Das Geheimnis des letzten Moa: Neuseelandsaga (German Edition)
Sie weiß nicht einmal mehr, dass sie mir alles erzählt hat. Sie ist jetzt wieder Alma, nicht Deborah.«
»Kannst du mir je verzeihen, dass ich dich hergelockt habe, um Rache an deiner Mutter zu üben? Ich habe dich von Anfang an belogen. Ich wusste nämlich von deiner Existenz. Ja, ich habe dich sogar einmal kurz gesehen, bevor sie dich nach Deutschland gebracht haben. Ich war gerade aus dem Krankenhaus entlassen, da traf ich Ethan zufällig auf der Straße. Er schob einen Kinderwagen, und ich riskierte einen Blick. Ethan verhielt sich merkwürdig. Er war hochgradig nervös und hat mir weiszumachen versucht, du seiest sein Kind, aber deine Augen, deine Augen haben dich verraten. Da ahnte ich, dass Debbie damals schwanger gewesen ist, als sie es getan hat ...« Sie stockte, bevor sie hastig fortfuhr: »Lange Jahre habe ich vergeblich herauszubekommen versucht, wo genau Ethan lebt, aber er hatte ganze Arbeit geleistet. Er war spurlos verschwunden und mit ihm auch du. Dann bin ich zufällig in einer Zeitschrift über deinen Namen gestolpert, und ich sah endlich meine große Chance gekommen, dass du meine Schwester für mich aufspüren würdest ... Sie war nämlich nach ihrer Entlassung wie vom Erdboden verschluckt. Ich wollte dir nachschleichen, dir in ihrer Gegenwart die Wahrheit sagen, ihr ins Gesicht lachen, so wie sie mir damals ins Gesicht gelacht hat, als sie auf meinen Bauch ...« Suzans Atem ging schwer.

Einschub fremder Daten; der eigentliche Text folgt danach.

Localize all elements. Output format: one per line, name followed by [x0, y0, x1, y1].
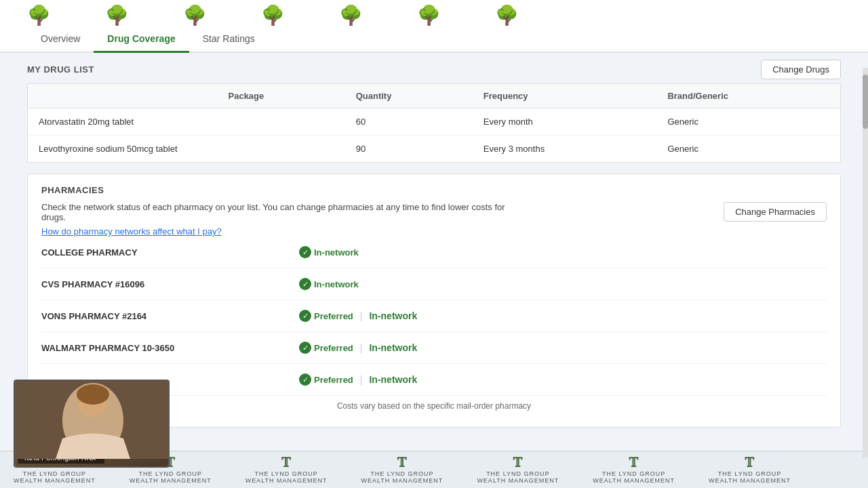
pharmacy-row-college: COLLEGE PHARMACY ✓ In-network	[41, 237, 827, 268]
drug-package	[218, 136, 345, 163]
change-pharmacies-button[interactable]: Change Pharmacies	[724, 202, 827, 222]
logo-tree-1: 🌳	[27, 4, 51, 26]
col-drug-name	[28, 84, 218, 108]
pharmacy-name: VONS PHARMACY #2164	[41, 311, 299, 321]
check-icon: ✓	[299, 246, 311, 258]
preferred-label: Preferred	[314, 311, 353, 321]
lynd-logo-6: 𝕋 THE LYND GROUP WEALTH MANAGEMENT	[593, 455, 675, 484]
logo-tree-7: 🌳	[495, 4, 519, 26]
innetwork-label: In-network	[369, 310, 417, 321]
pharmacies-description: Check the network status of each pharmac…	[41, 202, 516, 222]
lynd-logo-5: 𝕋 THE LYND GROUP WEALTH MANAGEMENT	[477, 455, 559, 484]
col-frequency: Frequency	[473, 84, 657, 108]
lynd-t-icon: 𝕋	[281, 455, 291, 470]
check-icon: ✓	[299, 278, 311, 290]
lynd-name: THE LYND GROUP	[254, 470, 317, 477]
pharmacy-status: ✓ In-network	[299, 278, 359, 290]
lynd-t-icon: 𝕋	[629, 455, 638, 470]
pharmacies-title: PHARMACIES	[41, 185, 827, 195]
lynd-name: THE LYND GROUP	[23, 470, 86, 477]
lynd-t-icon: 𝕋	[745, 455, 754, 470]
table-row: Levothyroxine sodium 50mcg tablet 90 Eve…	[28, 136, 841, 163]
col-quantity: Quantity	[345, 84, 473, 108]
table-row: Atorvastatin 20mg tablet 60 Every month …	[28, 108, 841, 136]
drug-brand-generic: Generic	[656, 136, 840, 163]
separator: |	[360, 310, 363, 321]
lynd-name: THE LYND GROUP	[139, 470, 202, 477]
drug-name: Levothyroxine sodium 50mcg tablet	[28, 136, 218, 163]
lynd-name: THE LYND GROUP	[602, 470, 665, 477]
lynd-subtitle: WEALTH MANAGEMENT	[245, 477, 328, 484]
col-brand-generic: Brand/Generic	[656, 84, 840, 108]
preferred-label: Preferred	[314, 375, 353, 385]
in-network-badge: ✓ In-network	[299, 246, 359, 258]
pharmacy-status: ✓ Preferred | In-network	[299, 373, 417, 386]
preferred-badge: ✓ Preferred	[299, 373, 353, 386]
scrollbar-thumb[interactable]	[863, 75, 868, 129]
status-label: In-network	[314, 279, 359, 289]
lynd-t-icon: 𝕋	[397, 455, 407, 470]
lynd-subtitle: WEALTH MANAGEMENT	[593, 477, 675, 484]
pharmacy-network-link[interactable]: How do pharmacy networks affect what I p…	[41, 226, 516, 237]
lynd-subtitle: WEALTH MANAGEMENT	[477, 477, 559, 484]
preferred-label: Preferred	[314, 343, 353, 353]
navigation-tabs: Overview Drug Coverage Star Ratings	[0, 26, 868, 53]
drug-frequency: Every 3 months	[473, 136, 657, 163]
lynd-logo-3: 𝕋 THE LYND GROUP WEALTH MANAGEMENT	[245, 455, 328, 484]
pharmacy-status: ✓ Preferred | In-network	[299, 310, 417, 322]
person-silhouette	[15, 381, 170, 459]
lynd-name: THE LYND GROUP	[370, 470, 433, 477]
logo-tree-6: 🌳	[417, 4, 441, 26]
drug-brand-generic: Generic	[656, 108, 840, 136]
innetwork-label: In-network	[369, 342, 417, 353]
drug-list-title: MY DRUG LIST	[27, 64, 94, 75]
drug-package	[218, 108, 345, 136]
pharmacy-name: CVS PHARMACY #16096	[41, 279, 299, 289]
preferred-badge: ✓ Preferred	[299, 310, 353, 322]
scrollbar-track	[863, 68, 868, 458]
lynd-subtitle: WEALTH MANAGEMENT	[130, 477, 212, 484]
pharmacy-name: COLLEGE PHARMACY	[41, 247, 299, 258]
lynd-subtitle: WEALTH MANAGEMENT	[709, 477, 791, 484]
pharmacies-header-row: Check the network status of each pharmac…	[41, 202, 827, 237]
pharmacy-name: WALMART PHARMACY 10-3650	[41, 343, 299, 353]
logo-tree-2: 🌳	[105, 4, 129, 26]
lynd-name: THE LYND GROUP	[718, 470, 781, 477]
innetwork-label: In-network	[369, 374, 417, 385]
lynd-subtitle: WEALTH MANAGEMENT	[14, 477, 96, 484]
logo-tree-4: 🌳	[261, 4, 285, 26]
tab-star-ratings[interactable]: Star Ratings	[189, 26, 269, 53]
video-overlay: Tana Pennington RICP	[14, 380, 170, 468]
pharmacy-status: ✓ Preferred | In-network	[299, 342, 417, 354]
pharmacy-status: ✓ In-network	[299, 246, 359, 258]
preferred-badge: ✓ Preferred	[299, 342, 353, 354]
drug-name: Atorvastatin 20mg tablet	[28, 108, 218, 136]
lynd-subtitle: WEALTH MANAGEMENT	[361, 477, 443, 484]
lynd-name: THE LYND GROUP	[486, 470, 549, 477]
logo-tree-3: 🌳	[183, 4, 207, 26]
col-package: Package	[218, 84, 345, 108]
drug-table: Package Quantity Frequency Brand/Generic…	[27, 83, 841, 163]
drug-quantity: 60	[345, 108, 473, 136]
check-icon: ✓	[299, 342, 311, 354]
tab-overview[interactable]: Overview	[27, 26, 94, 53]
check-icon: ✓	[299, 310, 311, 322]
pharmacy-row-vons: VONS PHARMACY #2164 ✓ Preferred | In-net…	[41, 300, 827, 332]
drug-list-header: MY DRUG LIST Change Drugs	[27, 53, 841, 83]
separator: |	[360, 342, 363, 353]
drug-quantity: 90	[345, 136, 473, 163]
lynd-logo-4: 𝕋 THE LYND GROUP WEALTH MANAGEMENT	[361, 455, 443, 484]
in-network-badge: ✓ In-network	[299, 278, 359, 290]
svg-point-4	[77, 384, 109, 405]
tab-drug-coverage[interactable]: Drug Coverage	[94, 26, 189, 53]
lynd-t-icon: 𝕋	[513, 455, 523, 470]
check-icon: ✓	[299, 373, 311, 386]
logo-tree-5: 🌳	[339, 4, 363, 26]
pharmacies-info: Check the network status of each pharmac…	[41, 202, 516, 237]
top-logo-strip: 🌳 🌳 🌳 🌳 🌳 🌳 🌳	[0, 0, 868, 26]
pharmacy-row-walmart: WALMART PHARMACY 10-3650 ✓ Preferred | I…	[41, 332, 827, 364]
change-drugs-button[interactable]: Change Drugs	[761, 60, 841, 79]
lynd-logo-7: 𝕋 THE LYND GROUP WEALTH MANAGEMENT	[709, 455, 791, 484]
video-person: Tana Pennington RICP	[15, 381, 168, 466]
status-label: In-network	[314, 247, 359, 258]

»Es ist vorbei, Suzie! Endgültig vorbei. Sie lebt in einer Welt, die sie das alles gnädig vergessen lässt, und wir beide, wir haben uns. Wir können einander unterstützen, mit dieser Wahrheit leben zu lernen. Und ob du es glaubst oder nicht, ich bin dir dankbar, dass du mich so manipuliert hast, bis ich die Wahrheit gesucht und schließlich gefunden habe. Denn tief in mir verborgen war immer schon diese Ahnung, dass ...« Zögernd erzählte Grace ihr von dem schrecklichen Albtraum, der sie jahrelang gequält hatte.
Suzan begann leise zu weinen. Schließlich gingen sie schweigend zum Wagen.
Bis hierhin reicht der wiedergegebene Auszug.